» TASK BRIEF
Transcribe, without any alteration, only the lines that begin at the line containing "Churches, staffs, and" and run to the last line below.

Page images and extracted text
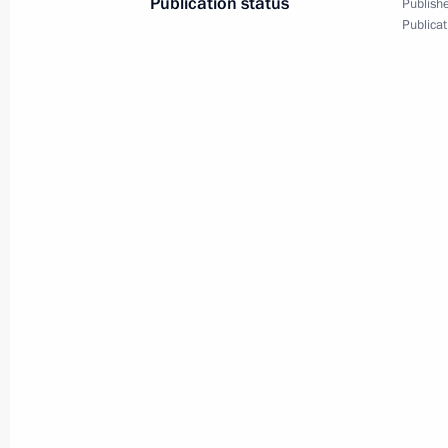
Publication status
Publishe
Publicat
September 1, 2023, Friday
Maria Lvova-Belova congratulated S
Day
September 1, 2023, 19:00
August 24, 2023, Thursday
Meeting of the Supervisory Board of 
of the Fatherland Foundation
August 24, 2023, 18:00
August 23, 2023, Wednesday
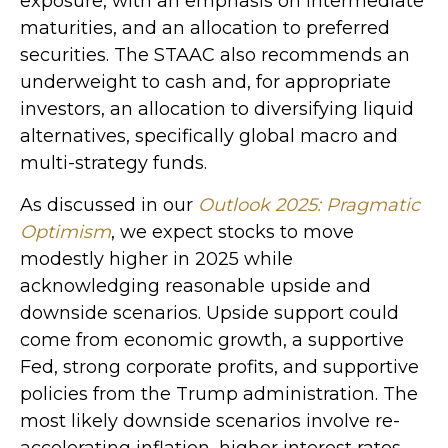
exposure, with an emphasis on intermediate
maturities, and an allocation to preferred
securities. The STAAC also recommends an
underweight to cash and, for appropriate
investors, an allocation to diversifying liquid
alternatives, specifically global macro and
multi-strategy funds.
As discussed in our
Outlook 2025: Pragmatic
Optimism
, we expect stocks to move
modestly higher in 2025 while
acknowledging reasonable upside and
downside scenarios. Upside support could
come from economic growth, a supportive
Fed, strong corporate profits, and supportive
policies from the Trump administration. The
most likely downside scenarios involve re-
accelerating inflation, higher interest rates,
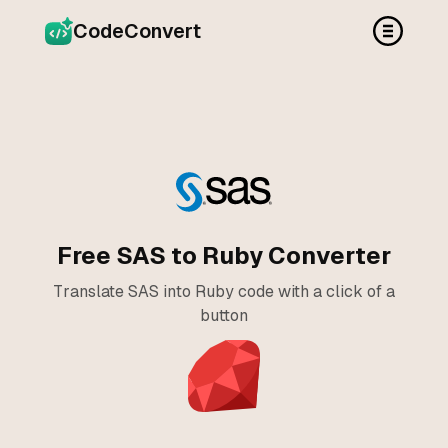
CodeConvert
Free SAS to Ruby Converter
Translate SAS into Ruby code with a click of a
button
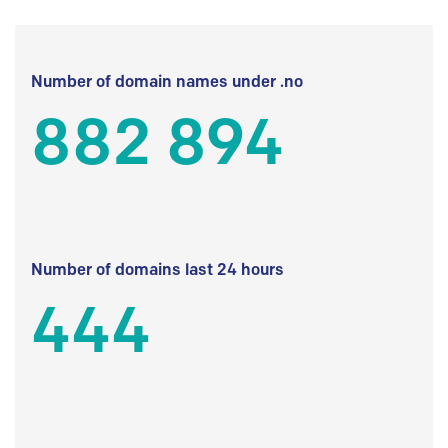
Number of domain names under .no
882 894
Number of domains last 24 hours
444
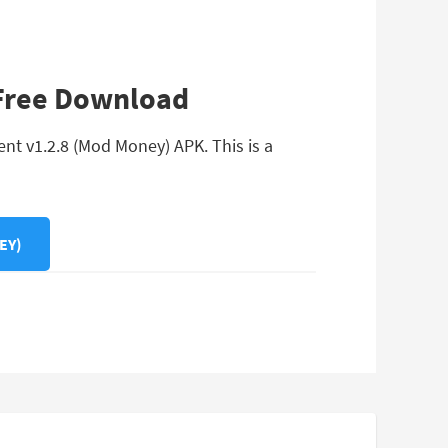
 Free Download
nt v1.2.8 (Mod Money) APK. This is a
EY)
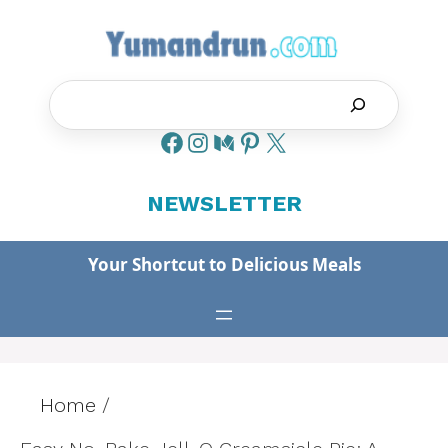
Skip
to
content
Search
NEWSLETTER
Your Shortcut to Delicious Meals
Home
/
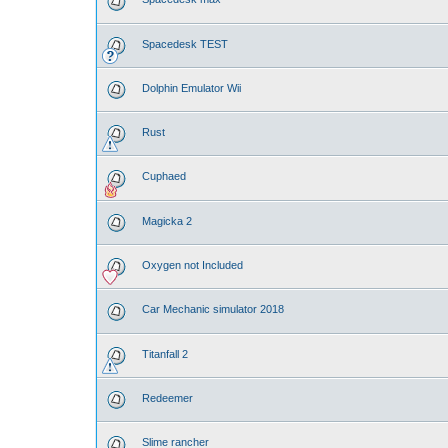
Spacedesk TEST
Dolphin Emulator Wii
Rust
Cuphaed
Magicka 2
Oxygen not Included
Car Mechanic simulator 2018
Titanfall 2
Redeemer
Slime rancher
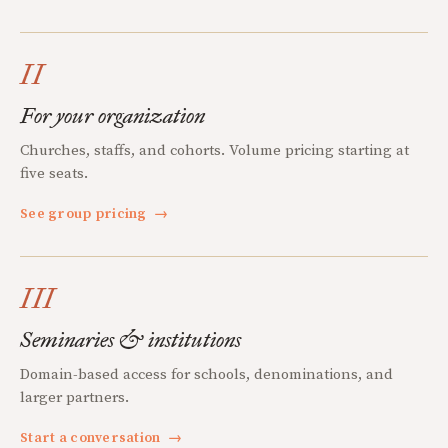
II
For your organization
Churches, staffs, and cohorts. Volume pricing starting at
five seats.
See group pricing
→
III
Seminaries & institutions
Domain-based access for schools, denominations, and
larger partners.
Start a conversation
→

» ANSWER TO THE PROBLEM
Churches, staffs, and cohorts. Volume pricing starting at
five seats.
See group pricing
→
III
Seminaries & institutions
Domain-based access for schools, denominations, and
larger partners.
Start a conversation
→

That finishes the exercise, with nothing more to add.